Started by Michael Banckover 5 years ago46 messageshackers
Jump to latest
#1Michael Banck
michael.banck@credativ.de

Hi,

I noticed -k/--data-checksums is currently in the less commonly used
options part of the initdb --help output:

|Less commonly used options:
| -d, --debug generate lots of debugging output
| -k, --data-checksums use data page checksums

I think enough people use data checksums these days that it warrants to
be moved into the "normal part", like in the attached.

Michael

--
Michael Banck
Projektleiter / Senior Berater
Tel.: +49 2166 9901-171
Fax: +49 2166 9901-100
Email: michael.banck@credativ.de

credativ GmbH, HRB Mönchengladbach 12080
USt-ID-Nummer: DE204566209
Trompeterallee 108, 41189 Mönchengladbach
Geschäftsführung: Dr. Michael Meskes, Jörg Folz, Sascha Heuer

Unser Umgang mit personenbezogenen Daten unterliegt
folgenden Bestimmungen: https://www.credativ.de/datenschutz

Attachments:

initdb_move_k_to_common_options.patchtext/x-patch; charset=UTF-8; name=initdb_move_k_to_common_options.patchDownload+1-1
#2Michael Paquier
michael@paquier.xyz
In reply to: Michael Banck (#1)
Re: Move --data-checksums to common options in initdb --help

On Fri, Jan 01, 2021 at 08:34:34PM +0100, Michael Banck wrote:

I think enough people use data checksums these days that it warrants to
be moved into the "normal part", like in the attached.

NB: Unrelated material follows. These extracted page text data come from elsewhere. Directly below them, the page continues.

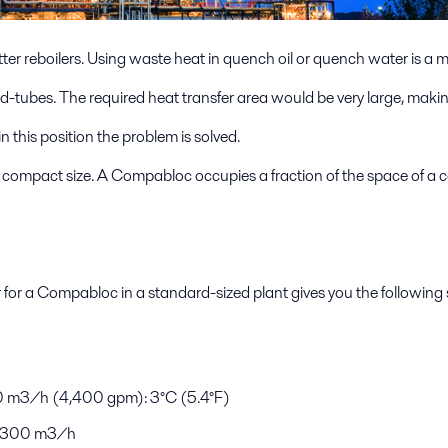
er reboilers. Using waste heat in quench oil or quench water is a
and-tubes. The required heat transfer area would be very large, makin
this position the problem is solved.
y compact size. A Compabloc occupies a fraction of the space of a c
r for a Compabloc in a standard-sized plant gives you the following 
00 m3/h (4,400 gpm): 3°C (5.4°F)
): 300 m3/h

+1.  Let's see first what others think about this change.
--
Michael
#3Stephen Frost
sfrost@snowman.net
In reply to: Michael Paquier (#2)
Re: Move --data-checksums to common options in initdb --help

Greetings,

* Michael Paquier (michael@paquier.xyz) wrote:

On Fri, Jan 01, 2021 at 08:34:34PM +0100, Michael Banck wrote:

I think enough people use data checksums these days that it warrants to
be moved into the "normal part", like in the attached.

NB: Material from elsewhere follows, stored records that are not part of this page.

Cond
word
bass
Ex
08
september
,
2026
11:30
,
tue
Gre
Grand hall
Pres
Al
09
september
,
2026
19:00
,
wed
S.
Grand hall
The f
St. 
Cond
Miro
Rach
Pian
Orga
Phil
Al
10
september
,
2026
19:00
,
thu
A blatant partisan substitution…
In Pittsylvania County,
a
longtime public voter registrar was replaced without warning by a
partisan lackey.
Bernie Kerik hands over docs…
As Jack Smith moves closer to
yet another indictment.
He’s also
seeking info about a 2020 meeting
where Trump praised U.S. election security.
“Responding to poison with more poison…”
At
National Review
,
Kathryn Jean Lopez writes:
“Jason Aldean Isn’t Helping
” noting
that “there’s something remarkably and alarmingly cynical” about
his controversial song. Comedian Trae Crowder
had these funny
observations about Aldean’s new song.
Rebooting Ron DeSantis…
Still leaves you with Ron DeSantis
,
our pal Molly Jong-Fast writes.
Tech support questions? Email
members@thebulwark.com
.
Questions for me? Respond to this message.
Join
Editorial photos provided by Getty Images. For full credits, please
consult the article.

+1. Let's see first what others think about this change.

I agree with this, but I'd also like to propose, again, as has been
discussed a few times, making it the default too.

Thanks,

Stephen

#4Michael Banck
michael.banck@credativ.de
In reply to: Stephen Frost (#3)
data_checksums enabled by default (was: Move --data-checksums to common options in initdb --help)

Heya,

(changing the subject as we're moving the goalposts)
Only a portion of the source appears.